Age and sharing of needle injection equipment in a cohort of Massachusetts injection drug users: an observational study
1 Department of Epidemiology, Harvard School of Public Health, 677 Huntington Ave., Boston MA, USA
2 Department of Community Health Sciences, Boston University School of Public Health, 801 Massachusetts Ave., Boston MA, USA
3 Department of Emergency Medicine, Boston University School of Medicine, Boston Medical Center, 1 Boston Medical Center Place, Boston MA, USA
Addiction Science & Clinical Practice 2013, 8:20 doi:10.1186/1940-0640-8-20Published: 13 December 2013
Hepatitis C infection (HCV) among individuals aged 15–24 years has increased in Massachusetts, likely due to injection drug use. The prevalence of injection equipment sharing (sharing) and its association with age was examined in a cohort of out-of-treatment Massachusetts substance users.
This analysis included baseline data from a behavioral intervention with substance users. Younger and older (<25 versus ≥25 years) injection drug users were compared on demographic characteristics, substance use practices, including factors present during the most recent sharing event (“event-level factors”), and HCV testing history.
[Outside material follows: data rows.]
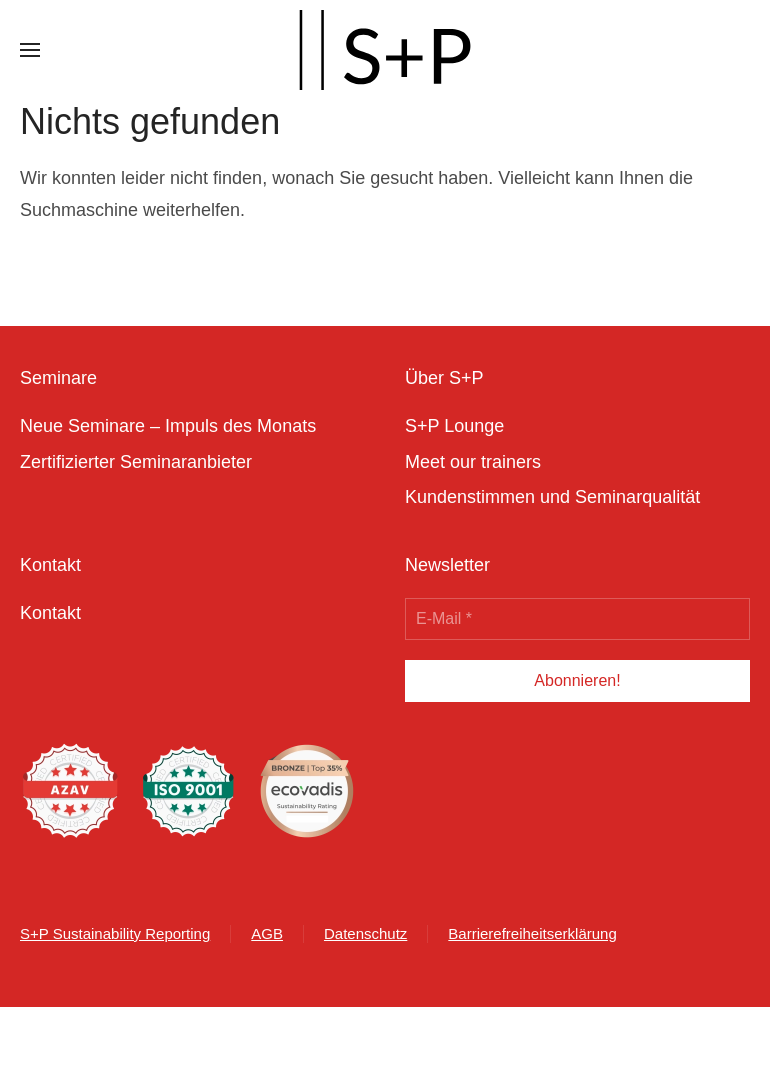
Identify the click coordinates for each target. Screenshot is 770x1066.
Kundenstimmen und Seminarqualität (552, 497)
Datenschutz (365, 933)
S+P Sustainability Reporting (115, 933)
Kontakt (50, 613)
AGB (267, 933)
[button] (30, 50)
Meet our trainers (473, 462)
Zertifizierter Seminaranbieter (136, 462)
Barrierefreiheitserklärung (532, 933)
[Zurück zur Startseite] (385, 50)
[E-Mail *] (577, 619)
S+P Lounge (454, 426)
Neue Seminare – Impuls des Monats (168, 426)
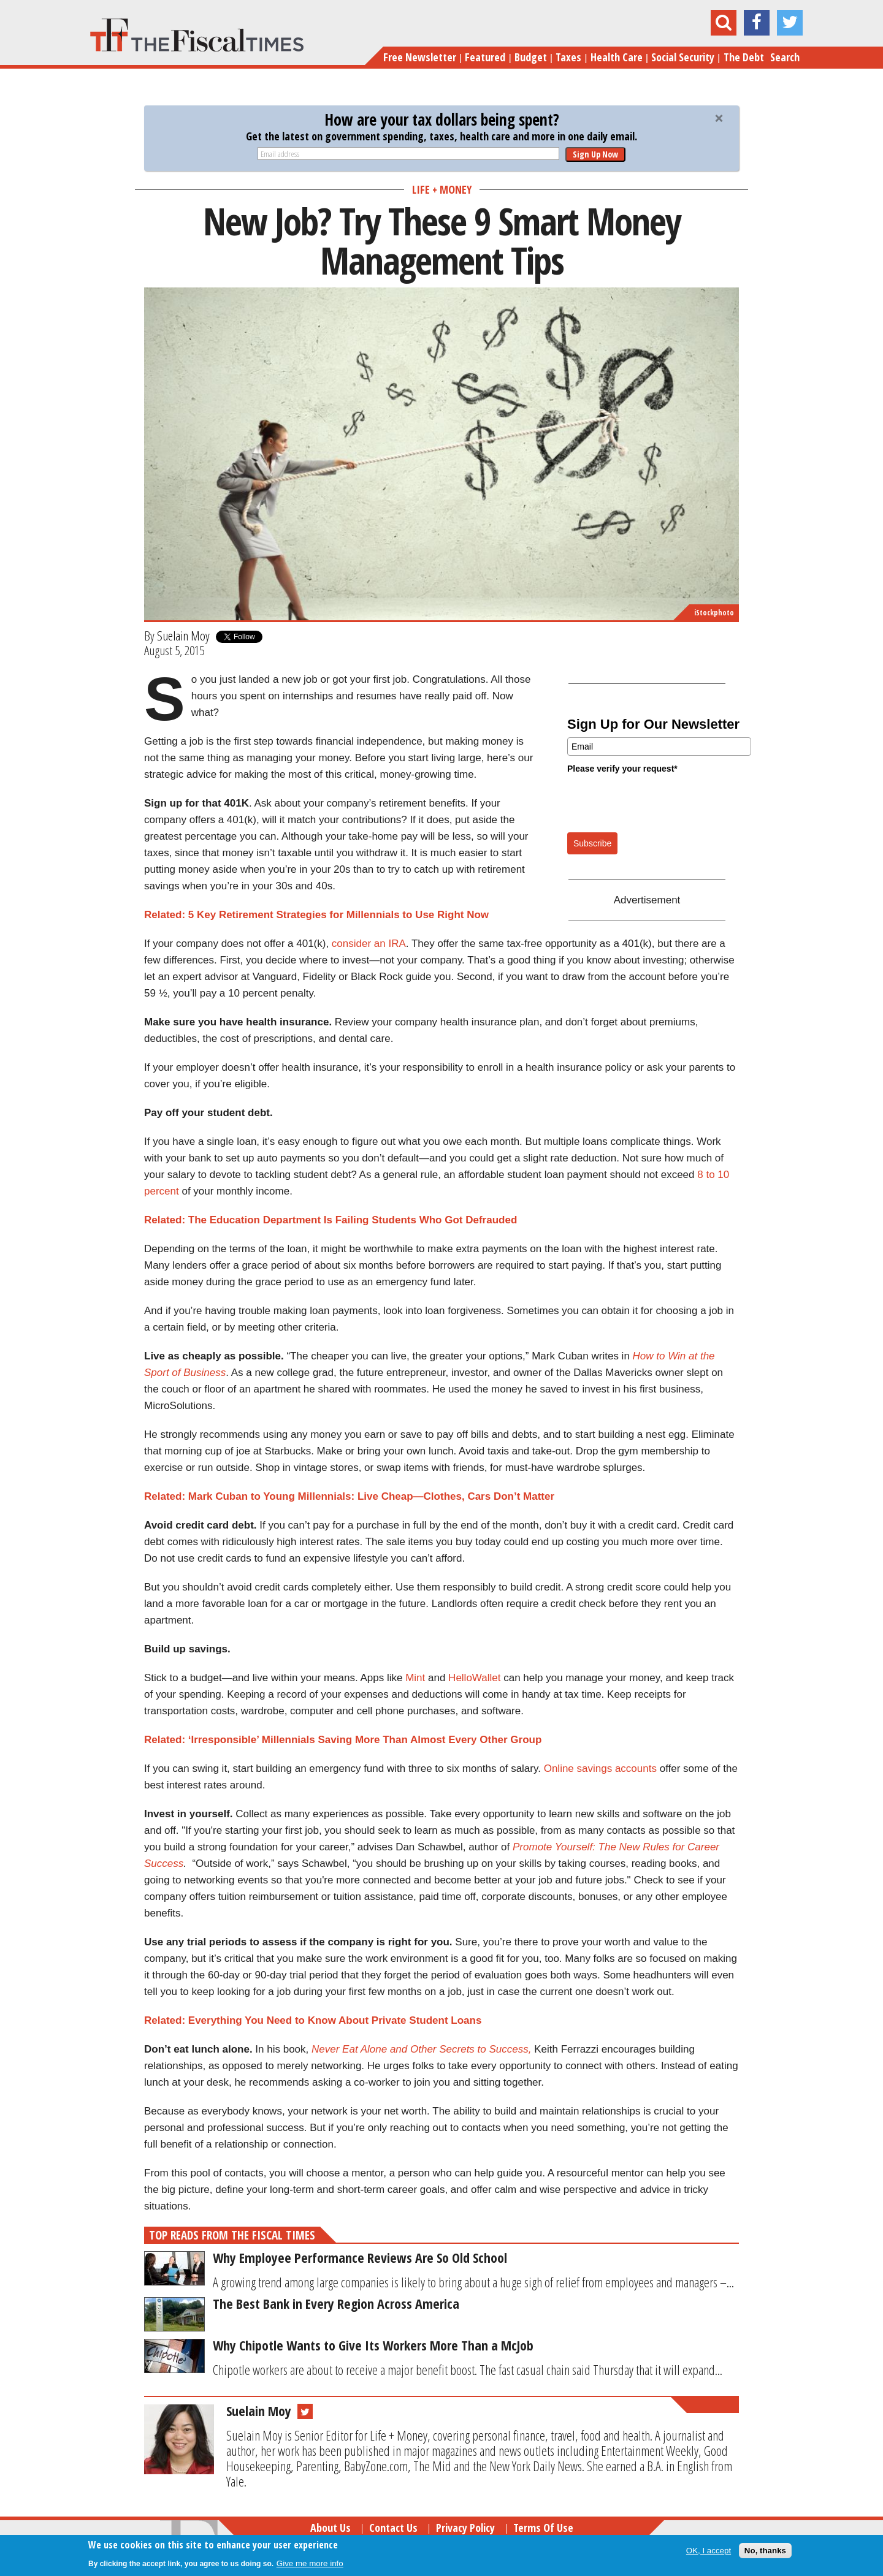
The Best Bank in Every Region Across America (336, 2303)
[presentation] (660, 802)
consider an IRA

Sharing was reported by 41% of the 484 individuals who reported injection drug use in the past 30 days. Prevalence of sharing varied by age (50% <25 years old versus 38% ≥25 years, p = 0.02). In a multivariable logistic regression model younger versus older individuals had twice the odds of sharing (95% CI = 1.26, 3.19). During their most recent sharing event, fewer younger individuals than older had their own drugs available (50% versus 75%, p < 0.001); other injection event-level factors did not vary by age. In the presence of PTSD, history of exchanging sex for money, or not being US born, prevalence of sharing by older users was higher and was similar to that of younger users, such that there was no association between age and sharing.
In this cohort of injection drug users, younger age was associated with higher prevalence of sharing, but only in the absence of certain stressors. Harm reduction efforts might benefit from intervening on mental health and other stressors in addition to substance use. Study findings suggest a particular need to address the dangers of sharing with young individuals initiating injection drug use.